The rates of fatty acyl-CoA and sphingolipid biosynthesis were determined using stable isotope-labeling and LC-ESI-MS/MS analysis of the analyte isotopologues and isotopomers. Isotopic labeling of palmitoyl-CoA with [U-13C]-palmitate in HEK293 and RAW264.7 cells was robust and rapid (~ 60% labeling of the metabolite pool in 3 hr). Isotopic labeling of sphingolipids indicated utilization of [M + 16]-palmitoyl-CoA by SPT and CerS isoforms in both cell types. Metabolic flux modeling was applied to the data for [U-13C]-palmitate activation to [M + 16]-palmitoyl-CoA and its subsequent utilization in de novo sphingolipid biosynthesis, and this analysis indicated rapid turn-over rates for palmitoyl-CoA and ceramide in both cell types.
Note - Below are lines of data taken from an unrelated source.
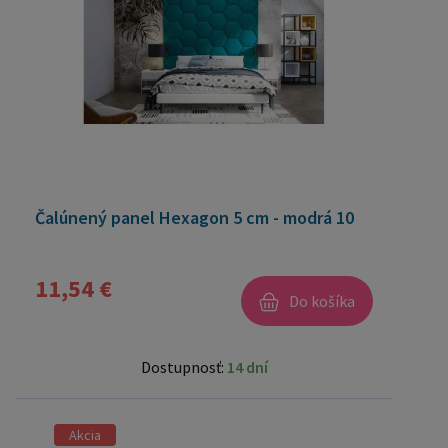
Čalúnený panel Hexagon 5 cm - modrá 10
11,54 €
Do košíka
Dostupnosť:
14 dní
Akcia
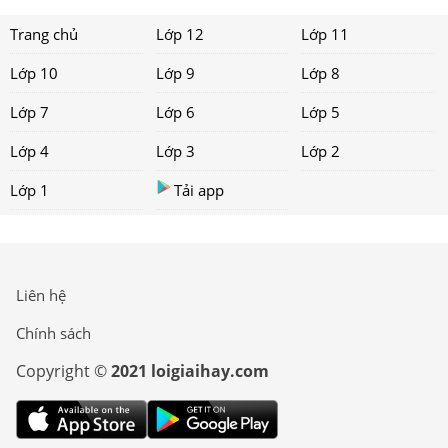
Trang chủ
Lớp 12
Lớp 11
Lớp 10
Lớp 9
Lớp 8
Lớp 7
Lớp 6
Lớp 5
Lớp 4
Lớp 3
Lớp 2
Lớp 1
Tải app
Liên hệ
Chính sách
Copyright ©
2021 loigiaihay.com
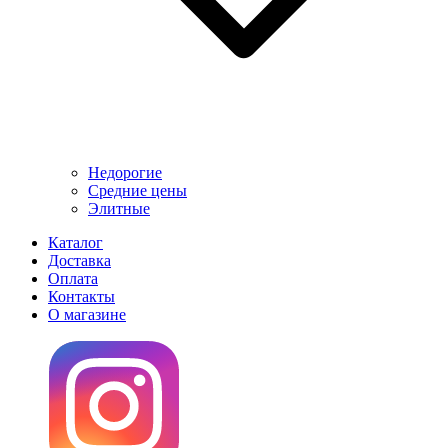
Недорогие
Средние цены
Элитные
Каталог
Доставка
Оплата
Контакты
О магазине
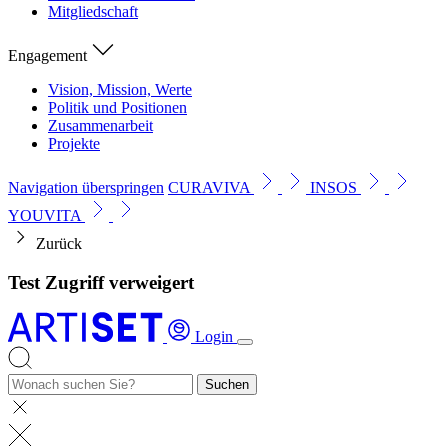
Mitgliedschaft
Engagement
Vision, Mission, Werte
Politik und Positionen
Zusammenarbeit
Projekte
Navigation überspringen
CURAVIVA
INSOS
YOUVITA
Zurück
Test Zugriff verweigert
Login
Suchen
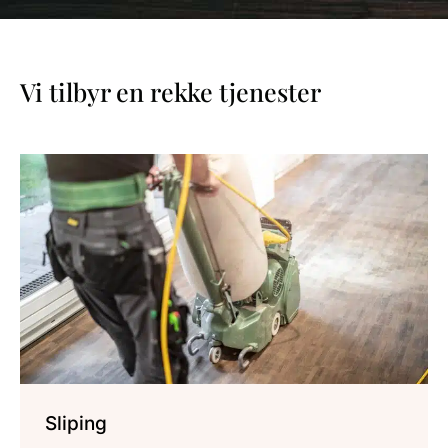
Vi tilbyr en rekke tjenester
Sliping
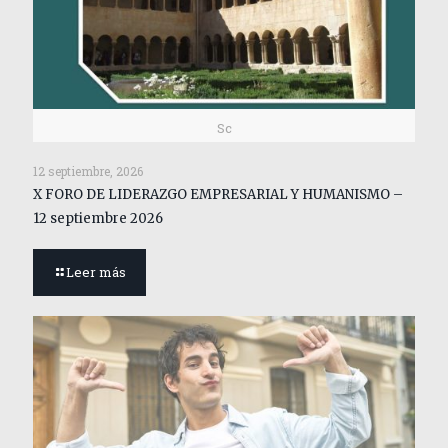
Sc
12 septiembre, 2026
X FORO DE LIDERAZGO EMPRESARIAL Y HUMANISMO –
12 septiembre 2026
Leer más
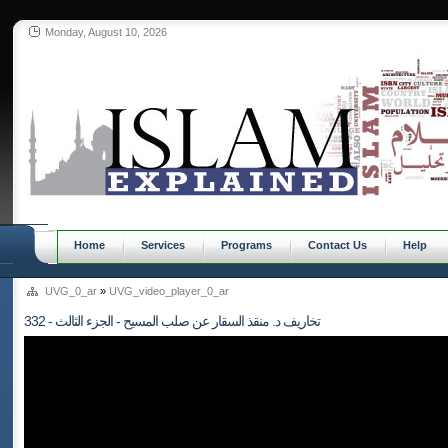
Monday, August 10, 2026
Home
Services
Programs
Contact Us
Help
UVG_0_ar
»
UVG_video_player_0_ar
332 - تخاريف د. منقذ السقار عن صلب المسيح - الجزء الثالث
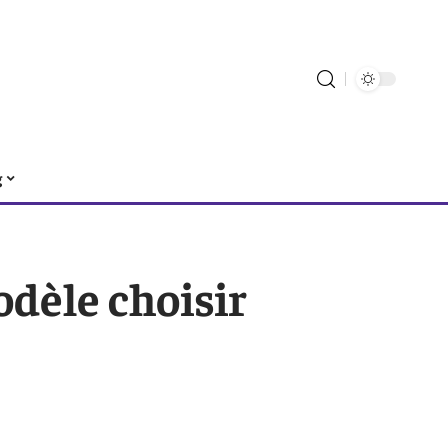
g
odèle choisir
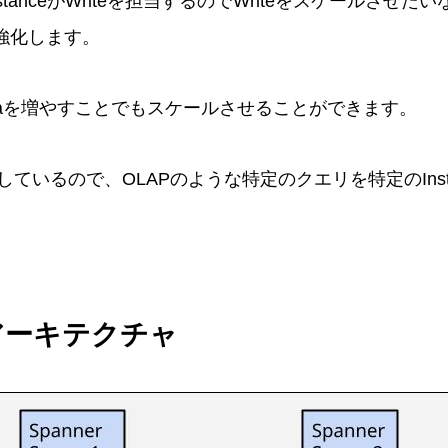
 InstanceがWriteを担当するのでWriteをスケールさせたいな
ンを強化します。
eplicaを増やすことでもスケールさせることができます。
aは独立しているので、OLAPのような特定のクエリを特定のIns
のアーキテクチャ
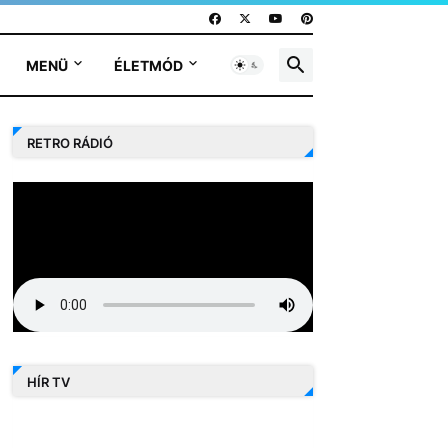
MENÜ
ÉLETMÓD
RETRO RÁDIÓ
HÍR TV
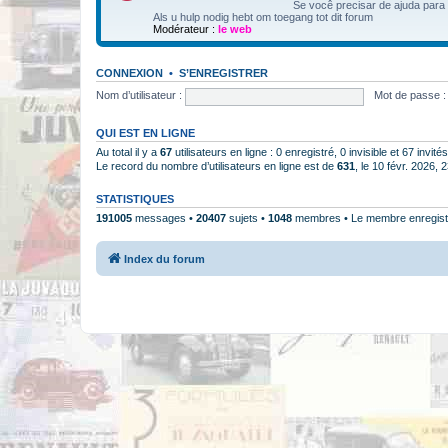
Se você precisar de ajuda para
Als u hulp nodig hebt om toegang tot dit forum
Modérateur :
le web
CONNEXION
•
S’ENREGISTRER
Nom d’utilisateur :
Mot de passe :
QUI EST EN LIGNE
Au total il y a
67
utilisateurs en ligne : 0 enregistré, 0 invisible et 67 invi
Le record du nombre d’utilisateurs en ligne est de
631
, le 10 févr. 2026, 
STATISTIQUES
191005
messages •
20407
sujets •
1048
membres • Le membre enregistr
Index du forum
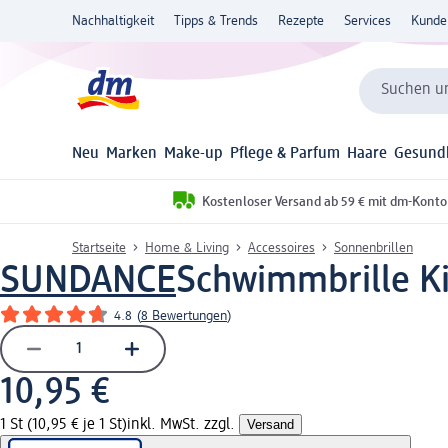
Nachhaltigkeit
Tipps & Trends
Rezepte
Services
Kunde
Suchen un
Neu
Marken
Make-up
Pflege & Parfum
Haare
Gesund
Kostenloser Versand ab 59 € mit dm-Konto
Startseite
Home & Living
Accessoires
Sonnenbrillen
SUNDANCE
Schwimmbrille Ki
4.8
(
8 Bewertungen
)
10,95 €
1 St (10,95 € je 1 St)
inkl. MwSt. zzgl.
Versand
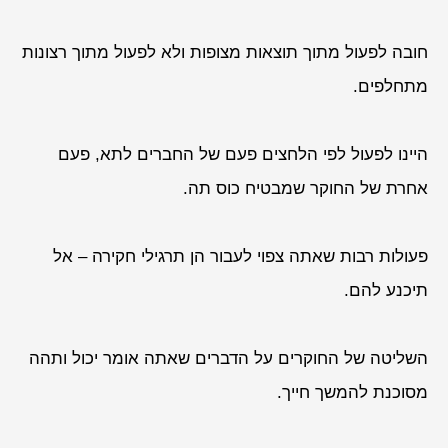
חובה לפעול מתוך תוצאות מצופות ולא לפעול מתוך רצונות
מתחלפים.
היינו לפעול לפי הלחצים פעם של החברים לתא, פעם
אחרת של החוקר שמבטיח כוס תה.
פעולות רבות שאתה צפוי לעבור הן תרגילי חקירה – אל
תיכנע להם.
השליטה של החוקרים על הדברים שאתה אומר יכול ותהה
מסוכנת להמשך חייך.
Palmitate treatment of cultured cells alters their metabolic status and gene expression, therefore labeling of palmitoyl-CoA by treatment with [1-13C]-acetate was employed. A distribution of mass-shifted palmitoyl-CoA species (isotopologues) is observed based on the number of incorporations of [1-13C]-acetate during de novo biosynthesis, requiring computational analysis to derive two parameters: the isotopic enrichment of the precursor pool, and the fraction of palmitoyl-CoA that was biosynthesized during the experiment. Previous reports by others describe mass isotopomer distribution analysis (MIDA) and isotopomer spectral analysis (ISA) for this purpose, and both calculation approaches indicated concurrent results.
In summary, the quantitation of fatty acyl-CoAs and their isotopic enrichment during stable isotope-labeling studies of lipid metabolism can provide data that significantly change the interpretation of analyte quantitation in these experiments, as demonstrated here for investigations of de novo sphingolipid biosynthesis.